First sketch on a napkin
Nobs, a mechanical engineer by profession, designed his first watch on a cocktail napkin in a bar in Tokyo 35 years ago as a solution to a problem for another company. Over the course of two decades during the mechanical renaissance, he made a name for his own brand founded in 1989, with ultra-modern design and standard ETA movements. The designs often came from fruitful collaboration with industry designers such as Flemming Bo Hansen, Paolo Fancelli, Adrian Frutiger, and Hannes Wettstein.
“[We wanted to] specialize in developing timepieces with distinct contemporary design and started with a digital project: ‘watch' by Danish designer Flemming Bo Hansen. What devils rode me to invest all of my own and some other's money into the development of this project — and at a time when digital watches were used as giveaways — I don't know.

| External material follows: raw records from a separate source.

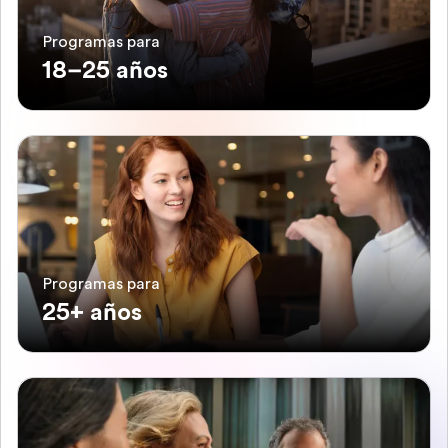
Programas para
18–25 años
Programas para
25+ años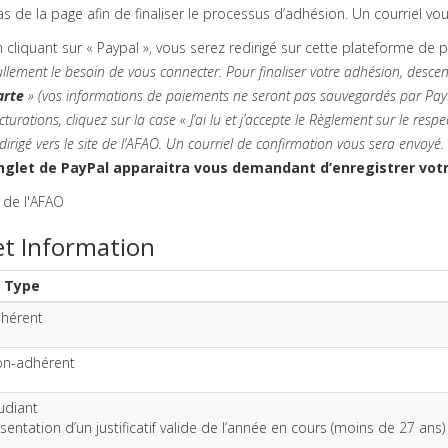
s de la page afin de finaliser le processus d’adhésion. Un courriel vo
 cliquant sur « Paypal », vous serez redirigé sur cette plateforme de 
llement le besoin de vous connecter. Pour finaliser votre adhésion, desce
arte
» (vos informations de paiements ne seront pas sauvegardés par Pay
cturations, cliquez sur la case « J’ai lu et j’accepte le Règlement sur le resp
dirigé vers le site de l’AFAO. Un courriel de confirmation vous sera envoyé.
nglet de PayPal apparaitra vous demandant d’enregistrer votre
 de l'AFAO
et Information
 Type
dhérent
on-adhérent
tudiant
sentation d’un justificatif valide de l’année en cours (moins de 27 ans)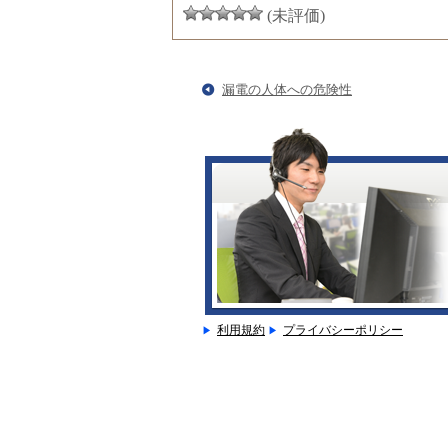
(未評価)
漏電の人体への危険性
利用規約
プライバシーポリシー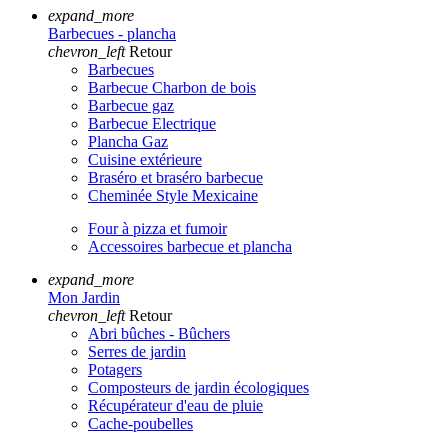
expand_more
Barbecues - plancha
chevron_left
Retour
Barbecues
Barbecue Charbon de bois
Barbecue gaz
Barbecue Electrique
Plancha Gaz
Cuisine extérieure
Braséro et braséro barbecue
Cheminée Style Mexicaine
Four à pizza et fumoir
Accessoires barbecue et plancha
expand_more
Mon Jardin
chevron_left
Retour
Abri bûches - Bûchers
Serres de jardin
Potagers
Composteurs de jardin écologiques
Récupérateur d'eau de pluie
Cache-poubelles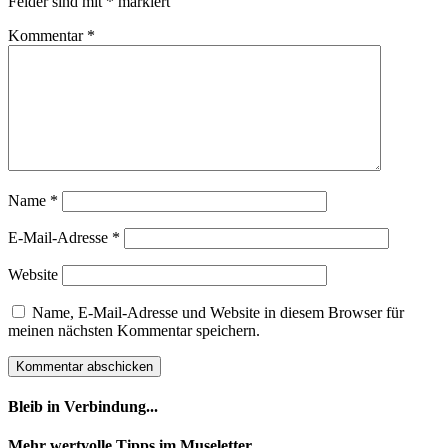
Felder sind mit
*
markiert
Kommentar
*
Name
*
E-Mail-Adresse
*
Website
Name, E-Mail-Adresse und Website in diesem Browser für
meinen nächsten Kommentar speichern.
Bleib in Verbindung...
Facebook
YouTube
Instagram
Mehr wertvolle Tipps im Museletter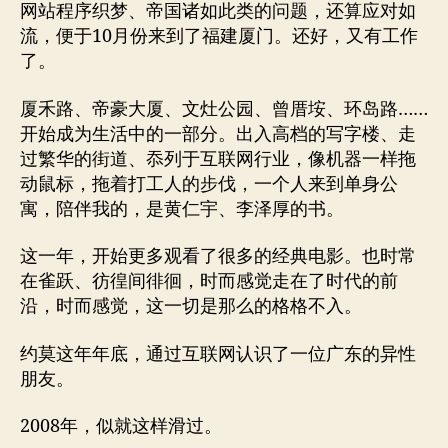
网站程序织梦、帝国诸如此类的问题，还算应对如
流，便于10月份来到了福建厦门。还好，又有工作
了。
厦禾路、帝豪大厦、文灶公园、曾厝垵、环岛路……
开始成为生活中的一部分。出入高档的写字楼、走
过繁华的街道、忝列于互联网行业，像机器一样拖
动鼠标，拖着打工人的步伐，一个人来到单身公
寓，陪伴我的，是黄仁宇、李泽厚的书。
这一年，开始更多观看了很多的经典电影。也时常
在雀跃、彷徨间徘徊，时而感觉走在了时代的前
沿，时而感觉，这一切是那么的格格不入。
约莫这年年底，通过互联网认识了一位广东的异性
朋友。
2008年，似就这样滑过。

As it turned out, ‘watch' became one of Ventura's most successful products; it was selected in 1990 to become part of the permanent design collection of New York's Museum of Modern Art.”
It was probably, however, Hansen's no-frills design combined with Nobs's Ventura Caliber 99 (a type of autoquartz) in a model called SPARC that earned the Swiss brand its reputation among aficionados.
Ventura design fits new realities
Ventura's demise came at an extremely fat time in the watch industry, with ever more complicated complications and larger, unusual cases. It was perhaps the unpretentious and unadorned style of the Ventura watches that caused prospective customers to look the other way during this period. “I am extremely glad that the years of the ‘bling-bling' vanished during [our] absence; I think that the sober, clean, and serious Ventura design fits the new realities just perfectly.”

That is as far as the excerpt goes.